Prompt :: Among the entries below, extract exactly the lines that run from the one with "oile.com utilise des" through the one with "COLLECTION CAPSULE", both ends included.
═════ Recorded information
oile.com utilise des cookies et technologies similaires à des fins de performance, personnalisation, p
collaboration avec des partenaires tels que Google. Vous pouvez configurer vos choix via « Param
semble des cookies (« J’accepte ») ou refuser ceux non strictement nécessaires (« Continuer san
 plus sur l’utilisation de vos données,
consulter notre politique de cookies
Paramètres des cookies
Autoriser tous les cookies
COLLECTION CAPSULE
══════════
═════ Recorded information
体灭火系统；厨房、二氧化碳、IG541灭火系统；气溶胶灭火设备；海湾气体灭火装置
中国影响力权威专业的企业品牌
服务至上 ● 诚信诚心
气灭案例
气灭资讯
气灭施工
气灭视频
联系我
══════════
═════ Recorded information
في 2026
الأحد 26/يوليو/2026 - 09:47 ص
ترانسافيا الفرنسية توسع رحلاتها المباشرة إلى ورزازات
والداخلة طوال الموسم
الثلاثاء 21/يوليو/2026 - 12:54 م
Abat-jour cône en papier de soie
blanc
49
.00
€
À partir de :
══════════
Finished task ::
oile.com utilise des cookies et technologies similaires à des fins de performance, personnalisation, p
collaboration avec des partenaires tels que Google. Vous pouvez configurer vos choix via « Param
semble des cookies (« J’accepte ») ou refuser ceux non strictement nécessaires (« Continuer san
 plus sur l’utilisation de vos données,
consulter notre politique de cookies
Paramètres des cookies
Autoriser tous les cookies
COLLECTION CAPSULE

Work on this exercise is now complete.